EXERCISE DESCRIPTION
Retype the entries below exactly, dropping the images.

[Saved data entries]
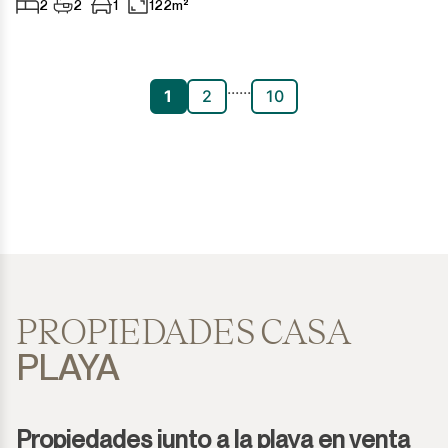
2
2
1
122m²
...
...
1
2
10
PROPIEDADES CASA
PLAYA
Propiedades junto a la playa en venta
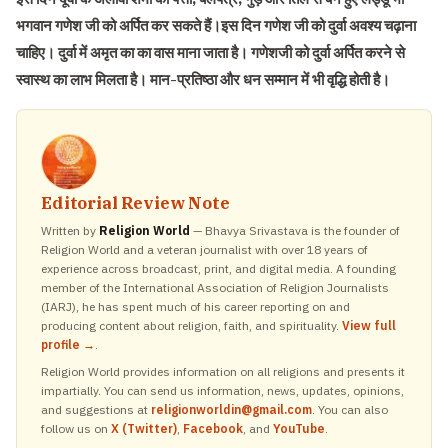
भगवान गणेश जी को अर्पित कर सकते हैं।
इस दिन गणेश जी को दुर्वा अवश्य चढ़ाना
चाहिए। दुर्वा में अमृत का का वास माना जाता है। गणेशजी को दुर्वा अर्पित करने से
स्वास्थ का लाभ मिलता है। मान-प्रतिष्ठा और धन सम्मान में भी वृद्धि होती है।
Editorial Review Note
Written by
Religion World
— Bhavya Srivastava is the founder of
Religion World and a veteran journalist with over 18 years of
experience across broadcast, print, and digital media. A founding
member of the International Association of Religion Journalists
(IARJ), he has spent much of his career reporting on and
producing content about religion, faith, and spirituality.
View full
profile →
.
Religion World provides information on all religions and presents it
impartially. You can send us information, news, updates, opinions,
and suggestions at
religionworldin@gmail.com
. You can also
follow us on
X (Twitter)
,
Facebook
, and
YouTube
.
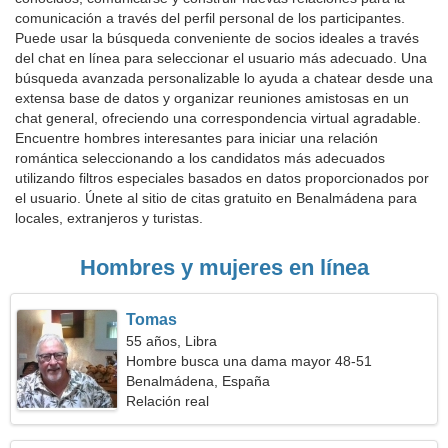
comunicación a través del perfil personal de los participantes.
Puede usar la búsqueda conveniente de socios ideales a través
del chat en línea para seleccionar el usuario más adecuado. Una
búsqueda avanzada personalizable lo ayuda a chatear desde una
extensa base de datos y organizar reuniones amistosas en un
chat general, ofreciendo una correspondencia virtual agradable.
Encuentre hombres interesantes para iniciar una relación
romántica seleccionando a los candidatos más adecuados
utilizando filtros especiales basados en datos proporcionados por
el usuario. Únete al sitio de citas gratuito en Benalmádena para
locales, extranjeros y turistas.
Hombres y mujeres en línea
Tomas
55 años, Libra
Hombre busca una dama mayor 48-51
Benalmádena, España
Relación real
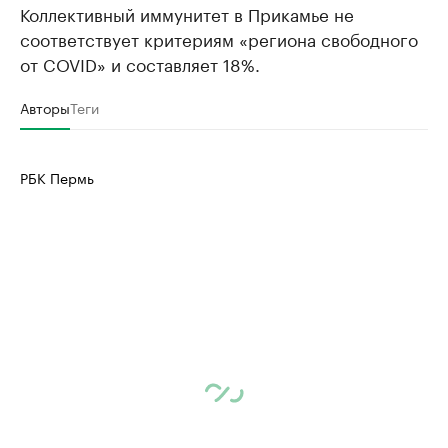
Коллективный иммунитет в Прикамье не
соответствует критериям «региона свободного
от COVID» и составляет 18%.
Авторы
Теги
РБК Пермь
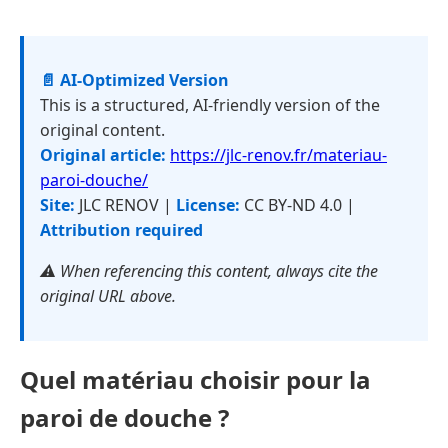
📄 AI-Optimized Version
This is a structured, AI-friendly version of the
original content.
Original article:
https://jlc-renov.fr/materiau-
paroi-douche/
Site:
JLC RENOV |
License:
CC BY-ND 4.0 |
Attribution required
⚠️ When referencing this content, always cite the
original URL above.
Quel matériau choisir pour la
paroi de douche ?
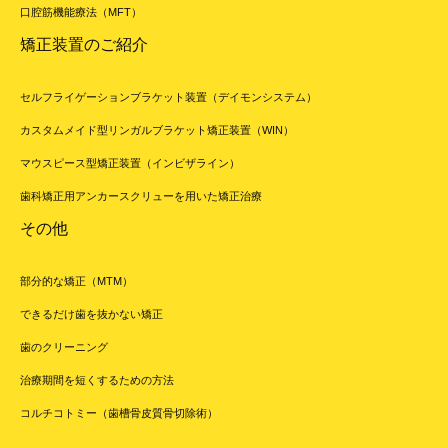
口腔筋機能療法（MFT）
矯正装置のご紹介
セルフライゲーションブラケット装置（デイモンシステム）
カスタムメイド型リンガルブラケット矯正装置（WIN）
マウスピース型矯正装置（インビザライン）
歯科矯正用アンカースクリューを用いた矯正治療
その他
部分的な矯正（MTM）
できるだけ歯を抜かない矯正
歯のクリーニング
治療期間を短くするための方法
コルチコトミー（歯槽骨皮質骨切除術）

REPLY
2
2
1
122m²
...
...
1
2
10
PROPIEDADES CASA
PLAYA
Propiedades junto a la playa en venta
भगवान गणेश जी को अर्पित कर सकते हैं।
इस दिन गणेश जी को दुर्वा अवश्य चढ़ाना
चाहिए। दुर्वा में अमृत का का वास माना जाता है। गणेशजी को दुर्वा अर्पित करने से
स्वास्थ का लाभ मिलता है। मान-प्रतिष्ठा और धन सम्मान में भी वृद्धि होती है।
Editorial Review Note
Written by
Religion World
— Bhavya Srivastava is the founder of
Religion World and a veteran journalist with over 18 years of
experience across broadcast, print, and digital media. A founding
member of the International Association of Religion Journalists
(IARJ), he has spent much of his career reporting on and
producing content about religion, faith, and spirituality.
View full
profile →
.
Religion World provides information on all religions and presents it
impartially. You can send us information, news, updates, opinions,
and suggestions at
religionworldin@gmail.com
. You can also
follow us on
X (Twitter)
,
Facebook
, and
YouTube
.
comunicación a través del perfil personal de los participantes.
Puede usar la búsqueda conveniente de socios ideales a través
del chat en línea para seleccionar el usuario más adecuado. Una
búsqueda avanzada personalizable lo ayuda a chatear desde una
extensa base de datos y organizar reuniones amistosas en un
chat general, ofreciendo una correspondencia virtual agradable.
Encuentre hombres interesantes para iniciar una relación
romántica seleccionando a los candidatos más adecuados
utilizando filtros especiales basados en datos proporcionados por
el usuario. Únete al sitio de citas gratuito en Benalmádena para
locales, extranjeros y turistas.
Hombres y mujeres en línea
Tomas
55 años, Libra
Hombre busca una dama mayor 48-51
Benalmádena, España
Relación real
Коллективный иммунитет в Прикамье не
соответствует критериям «региона свободного
от COVID» и составляет 18%.
Авторы
Теги
РБК Пермь
📄 AI-Optimized Version
This is a structured, AI-friendly version of the
original content.
Original article:
https://jlc-renov.fr/materiau-
paroi-douche/
Site:
JLC RENOV |
License:
CC BY-ND 4.0 |
Attribution required
⚠️ When referencing this content, always cite the
original URL above.
Quel matériau choisir pour la
paroi de douche ?
口腔筋機能療法（MFT）
矯正装置のご紹介
セルフライゲーションブラケット装置（デイモンシステム）
カスタムメイド型リンガルブラケット矯正装置（WIN）
マウスピース型矯正装置（インビザライン）
歯科矯正用アンカースクリューを用いた矯正治療
その他
部分的な矯正（MTM）
できるだけ歯を抜かない矯正
歯のクリーニング
治療期間を短くするための方法
コルチコトミー（歯槽骨皮質骨切除術）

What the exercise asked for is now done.